# Help With Seiko Kinectic



## seiko follower (Mar 21, 2006)

I have a Seiko Kinetic, dial nos.: 5M62-A068 HR2 and caseback nos.: 5mG62-0A79. Th watch is nine years old and it very recently had its capacitor changed due to the second hand hitting 2 secs. at a time and rapid loss of reserve power when not worn. I only wear this watch occacasionally ...once every 6 to 8 weeks for about a week a time. I'm wearing other watches from my collection in the interim. How can this watch be stored to maintain its new capacitor? Is the new capacitor prone to early failure because I'm not wearing the watch everyday and keeping it charged? So, what can I do to preserve the capacitor, other than a winder, while this watch is not worn i.e. for 6-8 weeks at a time?

Thank you for your input.

Bruce


----------



## Griff (Feb 23, 2003)

If the new capacitor is non faulty the power reserve should be 6 months when fully charged.

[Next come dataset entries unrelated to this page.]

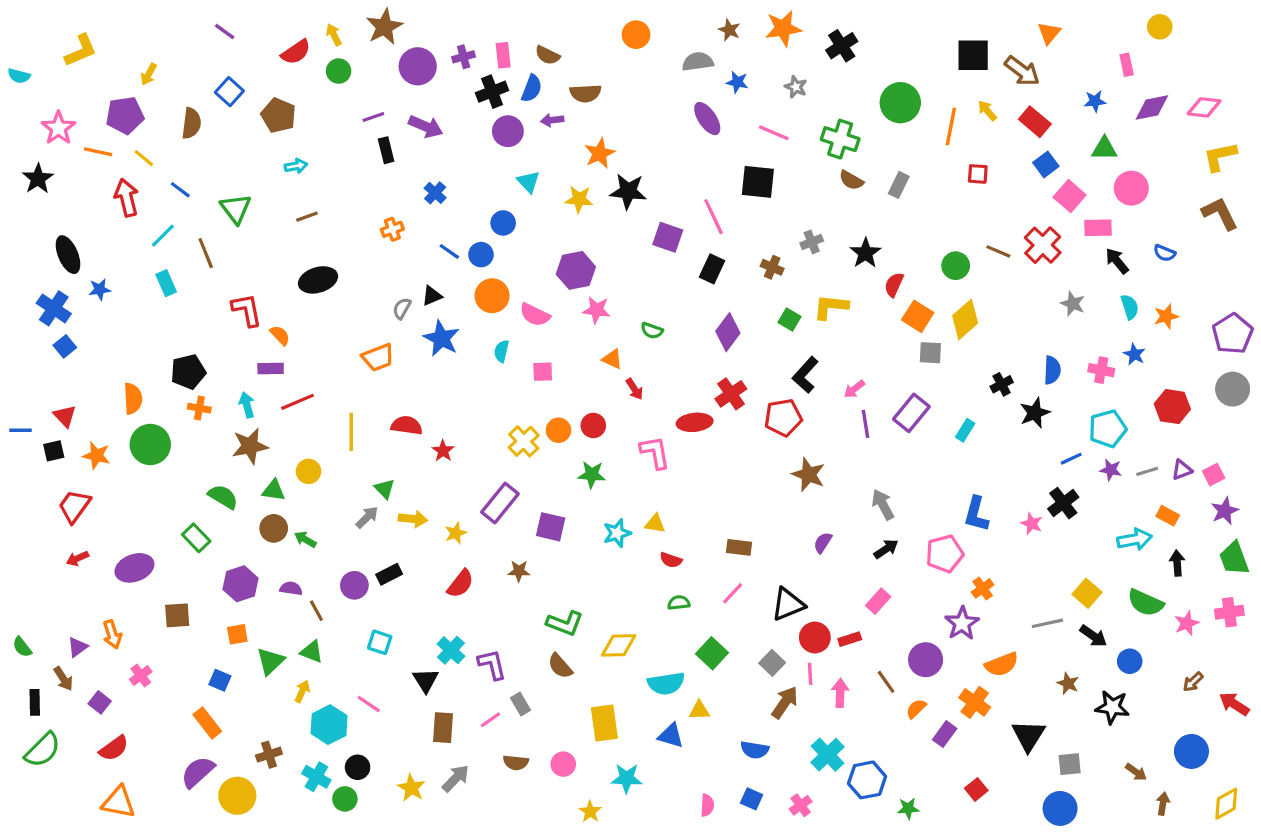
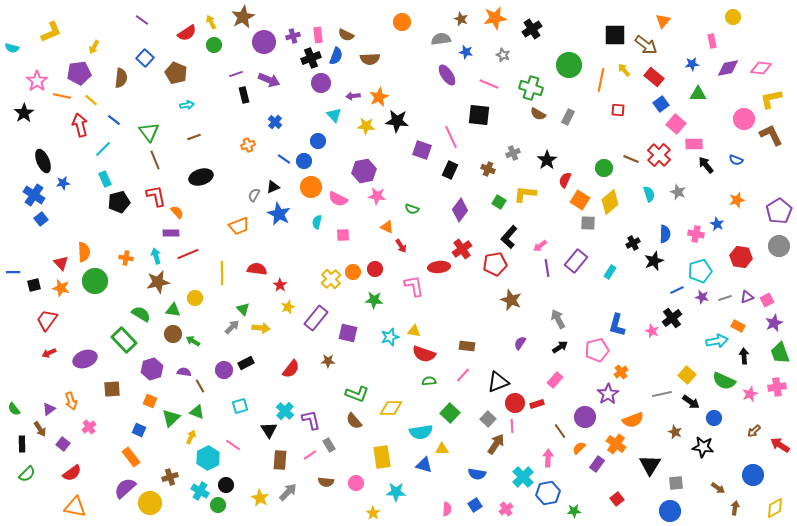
purple arrow: (552, 120) -> (353, 96), moved
pink circle: (1131, 188) -> (744, 119), moved
brown line: (206, 253) -> (155, 160), moved
cyan semicircle: (1130, 307) -> (649, 194), moved
black pentagon: (188, 372) -> (119, 202), moved
red triangle: (65, 416) -> (61, 263), moved
yellow star: (456, 533) -> (288, 307), moved
green rectangle: (196, 538) -> (124, 340), size x1.4
red semicircle: (671, 560) -> (424, 354), size x1.6
orange square: (237, 634) -> (150, 401), turned 32
cyan square: (380, 642) -> (240, 406), turned -35
pink arrow: (840, 693) -> (548, 458), moved
green semicircle: (43, 750) -> (27, 474), size x0.7
blue square: (752, 799) -> (475, 505), turned 32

If it is far away from this it is faulty

It's really as simple as that


----------



## ESL (Jan 27, 2004)

seiko follower said:


> I have a Seiko Kinetic, dial nos.: 5M62-A068 HR2 and caseback nos.: 5mG62-0A79. Th watch is nine years old and it very recently had its capacitor changed due to the second hand hitting 2 secs. at a time and rapid loss of reserve power when not worn. I only wear this watch occacasionally ...once every 6 to 8 weeks for about a week a time. I'm wearing other watches from my collection in the interim. How can this watch be stored to maintain its new capacitor? Is the new capacitor prone to early failure because I'm not wearing the watch everyday and keeping it charged? So, what can I do to preserve the capacitor, other than a winder, while this watch is not worn i.e. for 6-8 weeks at a time?
> 
> Thank you for your input.
> 
> Bruce


Hi There. If you have had the "capacitor" changed recently, then I think since about 2000, Seiko have not been re-fitting "capacitors" anyway. The current standard is a lithium-ion power cell - or in other words, a rechargeable battery.

Now, reading your post you are not actually reporting a problem, but just want some advice. Well - from my experience, if you are not frequently wearing it, you will need to ensure that it does actually get a full charge when you do - at least once anyway.

Does your watch read fully charged after you have worn it?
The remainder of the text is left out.